La vicenda risale al 6 novembre del 2017. L’educatrice aveva conosciuto il giovane, all’epoca richiedente asilo, in una comunità del reggiano. Quel giorno il padre della ragazza aveva visto per strada il connazionale, che aveva perso il pullman per tornare in Appennino e gli aveva offerto ospitalità a casa sua. Dopo la cena consumata tutti insieme, il ragazzo si era sistemato sul divano per dormire, mentre la ragazza era andata nella sua camera e nonni e nipotini nell’altra.
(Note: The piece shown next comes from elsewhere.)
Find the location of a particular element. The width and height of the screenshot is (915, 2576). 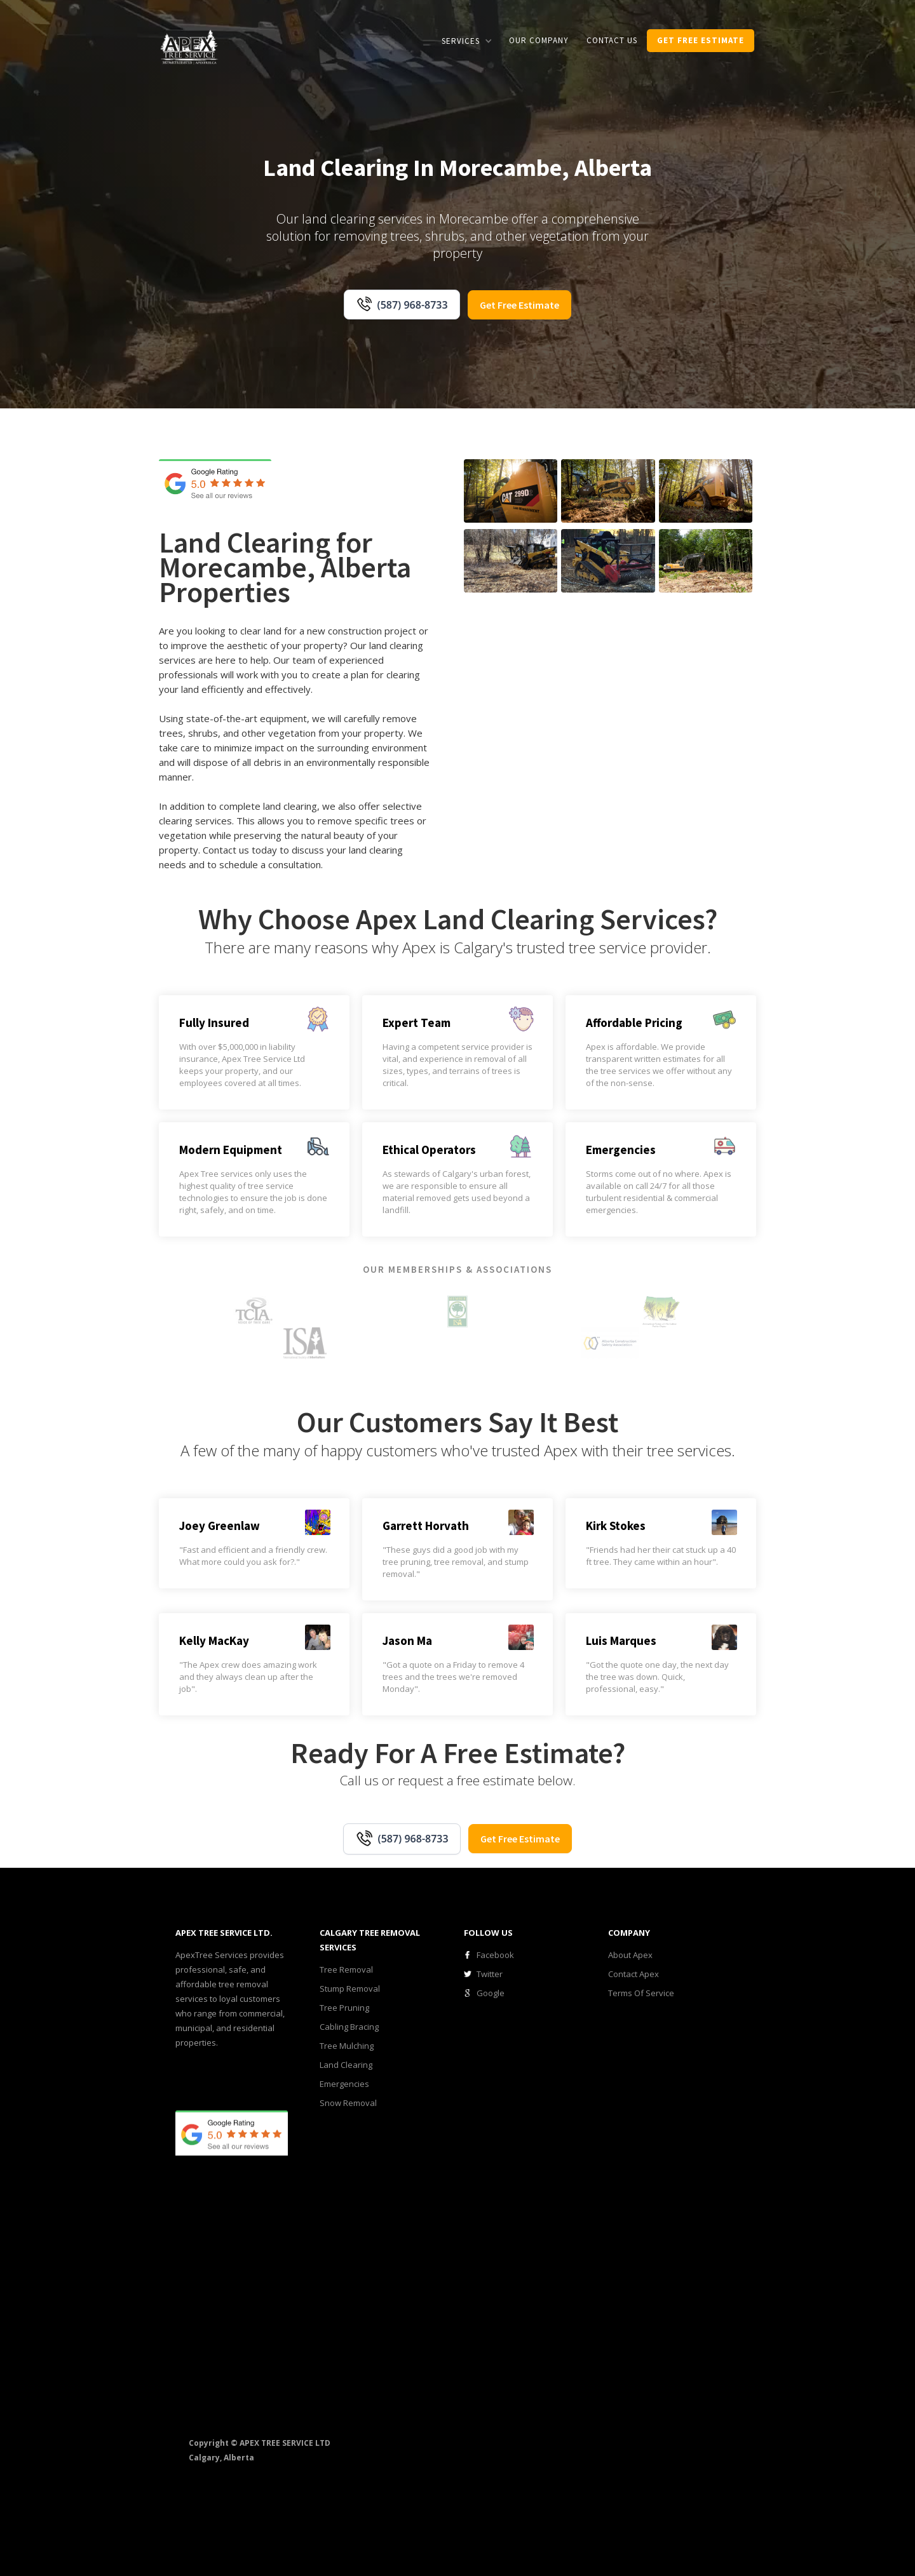 Land Clearing is located at coordinates (346, 2064).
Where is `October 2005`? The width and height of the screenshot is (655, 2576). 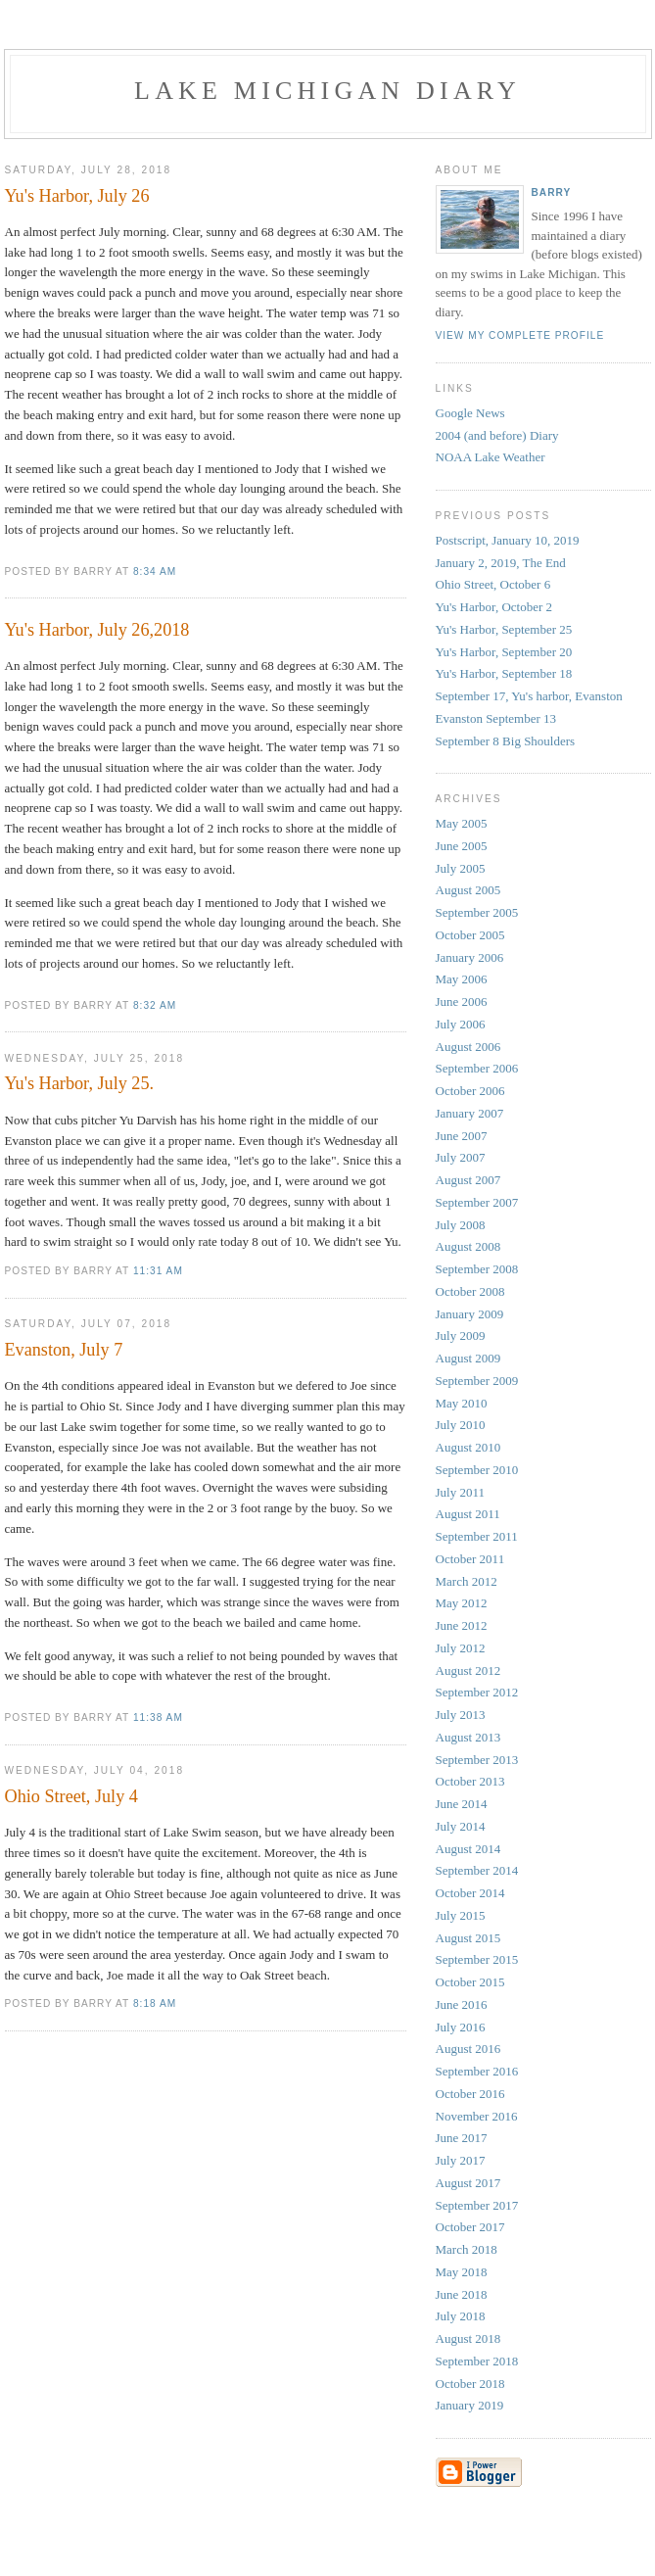 October 2005 is located at coordinates (470, 935).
A questo punto le versioni delle parti divergono: la giovane ha affermato che il 22enne l’ha aggredita a mezzanotte tentando un rapporto sessuale, i genitori della giovane hanno affermato di non aver udito alcun rumore mentre il 22enne ha ammesso un rapporto completo a suo dire consenziente. Le indagini della Squadra Mobile, alla quale l’educatrice si è presentata il giorno seguente, hanno portato all’incriminazione dell’incensurato.

Il dibattimento è stato combattuto: l’avvocato difensore Claudio Bassi ha evidenziato le contraddizioni della 34enne, che ha fornito diverse versioni sul suo risveglio choc e ha richiesto, invano, l’acquisizione della cartella clinica e la possibilità di sentire un altro testimone. Il pm Piera Giannusa nella precedente udienza ha proposto il confronto tra i due, richiesta rigettata.

Martedì pomeriggio la conclusione. Il pm Giannusa ha chiesto una condanna a sei anni; l’avvocato Lucia La Rocca, rappresentante la ragazza costituitasi parte civile, si è associata alla Procura; il difensore Bassi ha sostenuto l’assoluzione, contestando la ricostruzione e ritenendo impossibile che in quell’abitazione affollata nessuno avesse udito un grido.

Il collegio presieduto dal giudice Simone Medioli Devoto, a latere Chiara Alberti e Stefano Catellani, si è riunito in camera di consiglio per quasi un’ora e alle 18.15 ha letto la sentenza: il 22enne, ritenuto colpevole, è stato condannato a quattro anni, uno sconto dovuto alla concessione delle attenuanti generiche. Provvisionale da 5mila euro e danno da liquidarsi in separato giudizio (cioè in civile) per la parte offesa. «Appena potremo leggere le motivazioni della sentenza, tra 60 giorni, proporremo appello», ha dichiarato Bassi. «La mia assistita è provata – ha commentato La Rocca – Questo è il giusto esito».